--- Recorded information Enclosed Below ---

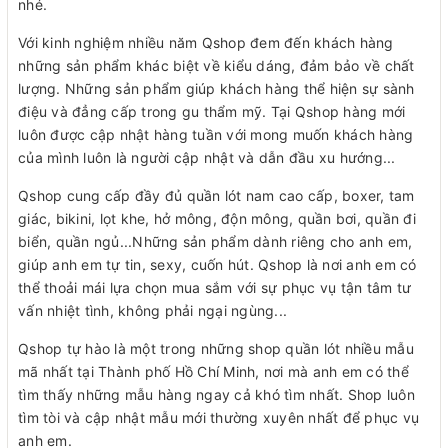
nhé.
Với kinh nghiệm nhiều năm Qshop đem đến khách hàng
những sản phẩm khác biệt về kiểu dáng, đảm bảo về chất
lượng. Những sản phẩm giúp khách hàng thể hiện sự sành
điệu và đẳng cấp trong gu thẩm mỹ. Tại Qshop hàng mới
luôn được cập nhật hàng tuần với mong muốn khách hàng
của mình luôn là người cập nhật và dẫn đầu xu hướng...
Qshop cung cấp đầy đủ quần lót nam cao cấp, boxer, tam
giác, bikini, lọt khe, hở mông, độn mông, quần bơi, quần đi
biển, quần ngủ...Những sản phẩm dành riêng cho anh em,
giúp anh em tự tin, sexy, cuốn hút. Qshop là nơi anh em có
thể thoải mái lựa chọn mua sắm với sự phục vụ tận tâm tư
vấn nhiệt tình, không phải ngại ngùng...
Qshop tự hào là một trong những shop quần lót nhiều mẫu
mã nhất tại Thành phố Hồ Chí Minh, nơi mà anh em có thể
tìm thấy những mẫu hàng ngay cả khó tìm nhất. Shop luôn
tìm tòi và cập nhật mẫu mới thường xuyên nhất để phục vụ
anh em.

--- End of Enclosed Recorded information ---
--- Recorded information Enclosed Below ---

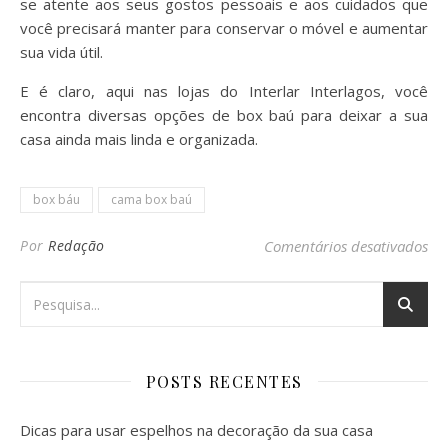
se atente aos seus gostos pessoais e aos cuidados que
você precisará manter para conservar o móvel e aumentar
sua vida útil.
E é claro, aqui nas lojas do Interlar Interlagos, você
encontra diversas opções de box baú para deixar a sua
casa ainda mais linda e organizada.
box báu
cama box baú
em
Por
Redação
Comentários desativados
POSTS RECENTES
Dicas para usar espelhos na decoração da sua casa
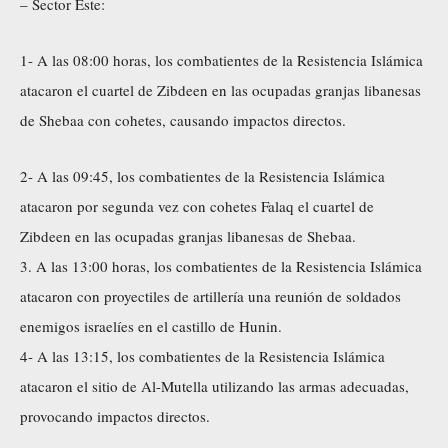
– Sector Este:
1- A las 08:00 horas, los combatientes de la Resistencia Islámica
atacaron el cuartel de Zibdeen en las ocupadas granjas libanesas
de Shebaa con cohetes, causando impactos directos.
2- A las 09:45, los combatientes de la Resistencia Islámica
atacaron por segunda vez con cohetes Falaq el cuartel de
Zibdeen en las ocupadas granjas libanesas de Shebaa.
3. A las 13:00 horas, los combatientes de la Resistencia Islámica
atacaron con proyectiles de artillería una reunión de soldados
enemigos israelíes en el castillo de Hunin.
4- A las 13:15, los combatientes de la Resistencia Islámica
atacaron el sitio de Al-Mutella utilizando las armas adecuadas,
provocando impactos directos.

--- End of Enclosed Recorded information ---
--- Recorded information Enclosed Below ---

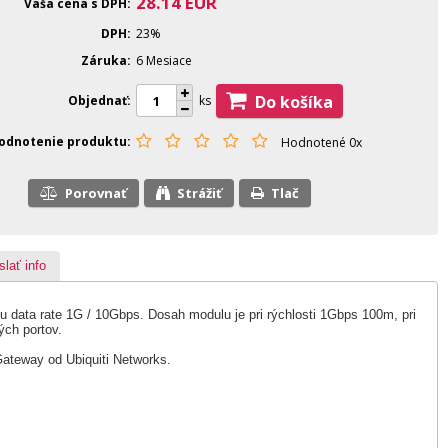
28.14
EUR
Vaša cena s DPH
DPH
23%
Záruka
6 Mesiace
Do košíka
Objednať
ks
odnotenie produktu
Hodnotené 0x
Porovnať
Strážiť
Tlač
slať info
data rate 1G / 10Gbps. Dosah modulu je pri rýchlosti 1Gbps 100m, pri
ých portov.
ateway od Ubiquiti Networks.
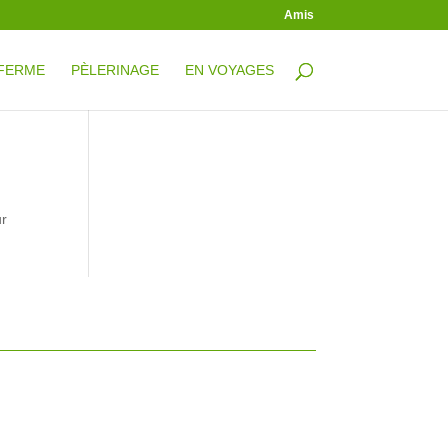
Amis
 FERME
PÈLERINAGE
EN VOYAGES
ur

--- End of Enclosed Recorded information ---

• **Task directions**
Using the records above, print exactly the run of lines that starts with the line with "você precisará manter" and goes on through the line with "provocando impactos directos.", pictures excluded.

• **Response to the exercise**
você precisará manter para conservar o móvel e aumentar
sua vida útil.
E é claro, aqui nas lojas do Interlar Interlagos, você
encontra diversas opções de box baú para deixar a sua
casa ainda mais linda e organizada.
box báu
cama box baú
em
Por
Redação
Comentários desativados
POSTS RECENTES
Dicas para usar espelhos na decoração da sua casa
– Sector Este:
1- A las 08:00 horas, los combatientes de la Resistencia Islámica
atacaron el cuartel de Zibdeen en las ocupadas granjas libanesas
de Shebaa con cohetes, causando impactos directos.
2- A las 09:45, los combatientes de la Resistencia Islámica
atacaron por segunda vez con cohetes Falaq el cuartel de
Zibdeen en las ocupadas granjas libanesas de Shebaa.
3. A las 13:00 horas, los combatientes de la Resistencia Islámica
atacaron con proyectiles de artillería una reunión de soldados
enemigos israelíes en el castillo de Hunin.
4- A las 13:15, los combatientes de la Resistencia Islámica
atacaron el sitio de Al-Mutella utilizando las armas adecuadas,
provocando impactos directos.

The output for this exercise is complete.